[regex-tutorial]: Part 2

Gerd Ewald Mon, 20 May 2002 07:15:12 -0700

Hi Batsmen,

this is the second part of the regex tutorial. This time we will learn
something about special meta characters which anchor the search
pattern like line and word boundaries. Furthermore you will be able to
use alternatives in search patterns.


The third part is in preparation. To let you know what comes next in
*Part 3*: it will explain quantifiers, groups, subpatterns.

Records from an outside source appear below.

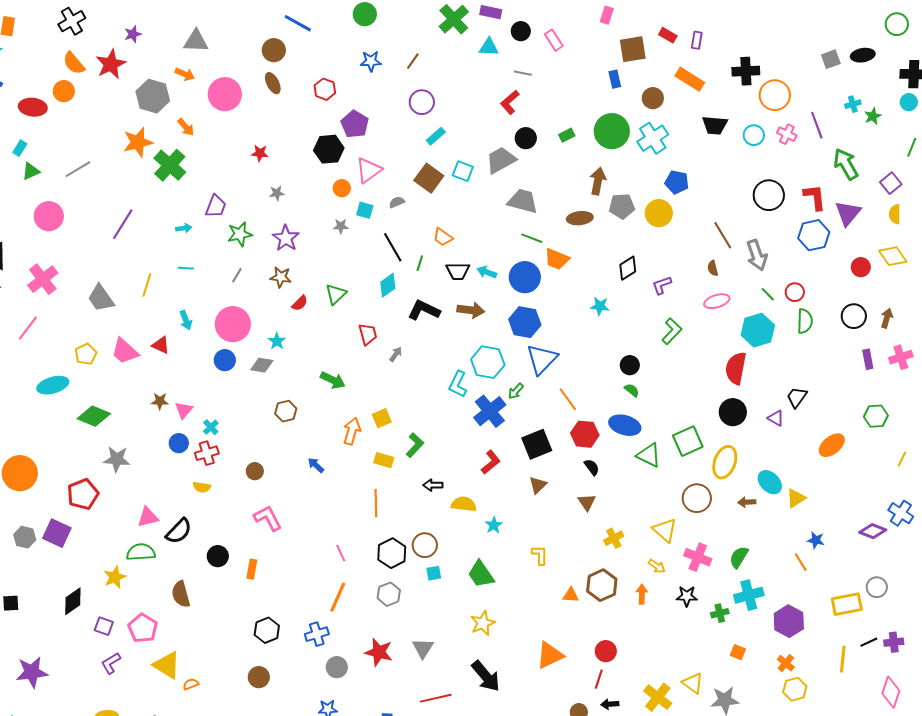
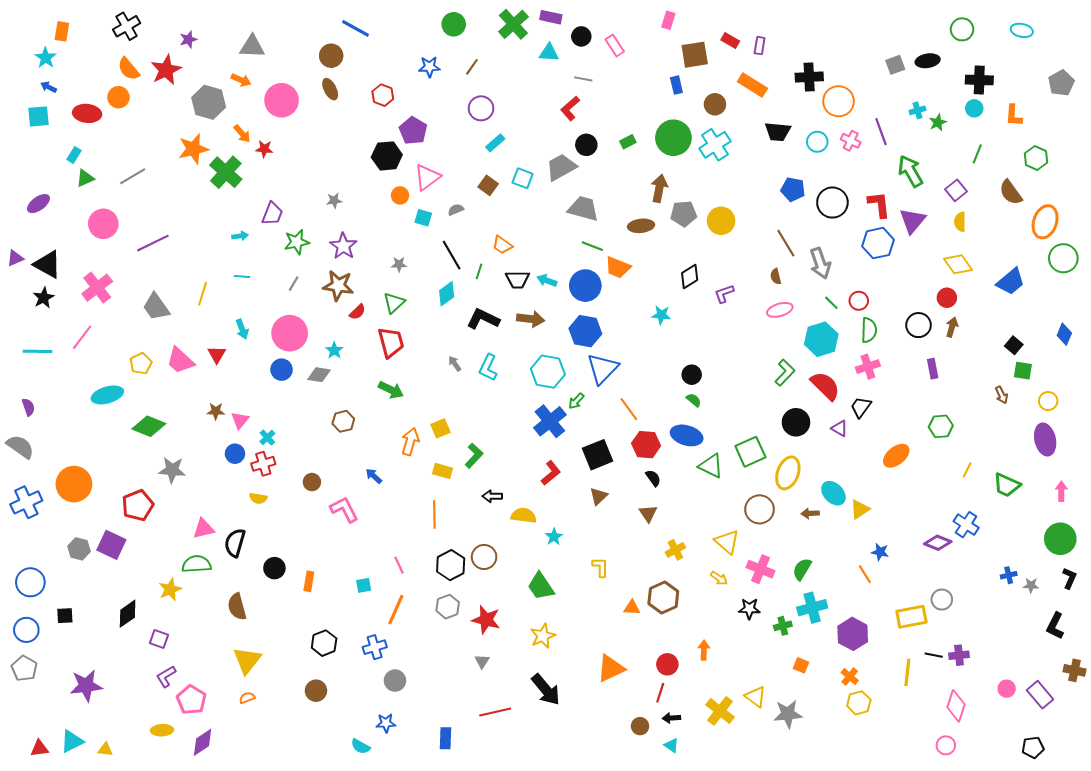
green circle: (365, 14) -> (454, 24), moved
red star: (260, 153) -> (264, 149), moved
brown square: (429, 178) -> (488, 185), size x0.7
blue pentagon: (677, 182) -> (793, 189), moved
purple line: (123, 224) -> (153, 243), moved, turned 32
gray star: (341, 226) -> (399, 264), moved
red circle: (861, 267) -> (947, 298), moved
brown star: (281, 277) -> (338, 286), size x1.4
green L-shape: (672, 331) -> (785, 373), moved
red trapezoid: (368, 334) -> (391, 342), moved, size x1.4
red triangle: (161, 345) -> (217, 354), turned 36
gray arrow: (396, 354) -> (455, 364), turned -70
pink cross: (901, 357) -> (868, 367), moved
red semicircle: (736, 368) -> (825, 386), moved, turned 124
cyan L-shape: (458, 384) -> (488, 368), moved
pink L-shape: (268, 518) -> (344, 509), moved
black semicircle: (179, 531) -> (235, 543), turned 152
cyan square: (434, 573) -> (364, 585), moved
orange arrow: (642, 594) -> (704, 650), moved
pink pentagon: (143, 628) -> (191, 700), moved
black line: (869, 642) -> (934, 655), turned 36
gray triangle: (423, 648) -> (482, 661), size x0.7
red star: (379, 652) -> (486, 620), moved
yellow triangle: (167, 665) -> (247, 660), moved, turned 36

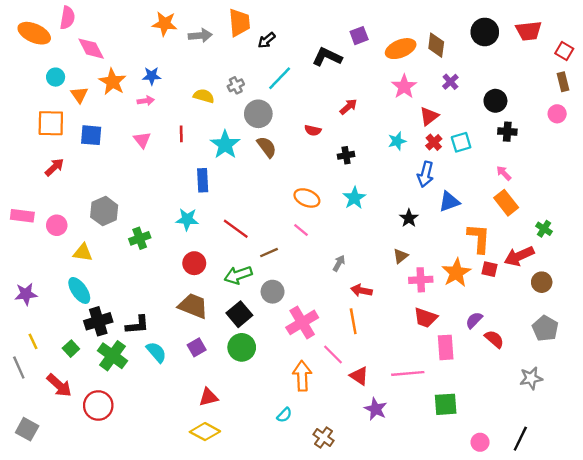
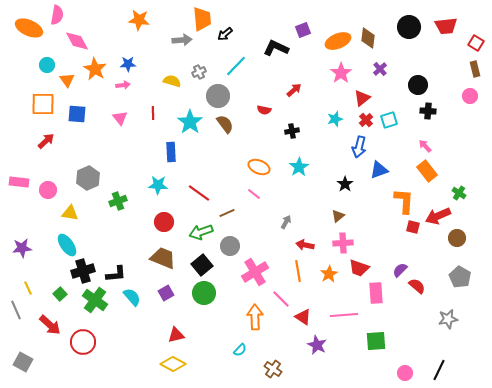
gray arrow: (200, 36) -> (182, 40), moved
orange star: (456, 273) -> (329, 274), moved, size x0.7
pink cross: (421, 280) -> (343, 243), moved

But let's start with part 2 which will be online soon
at http://www.silverstones.com/thebat/Regex.html and
www.pro-privacy.de

=====================

4. Complex Patterns

Ok, that was an easy start! But it wasn't very interesting, was it?
But if simple search patterns were all that "Regular Expressions"
offer, it wouldn't be worth a tutorial.

So, there has to be more! Okay, let's get going with the more
complicated stuff:

4.1 Line Boundaries

Instead of having a regex look for text anywhere in the string we can
force it to search in specific parts of the string. These "anchored"
patterns have their own metacharacters: ^ and $ The circumflex ^ means
that the search pattern is anchored to the start of the line; the
dollar $ means that the regex will look for the pattern at the end of
a line (Yes, dear experts, for now, let's take a string as one line.
Ok?)

Example: "^give or take" This pattern will only be matched if 'give'
is at the beginning of a line and is followed by 'or take'.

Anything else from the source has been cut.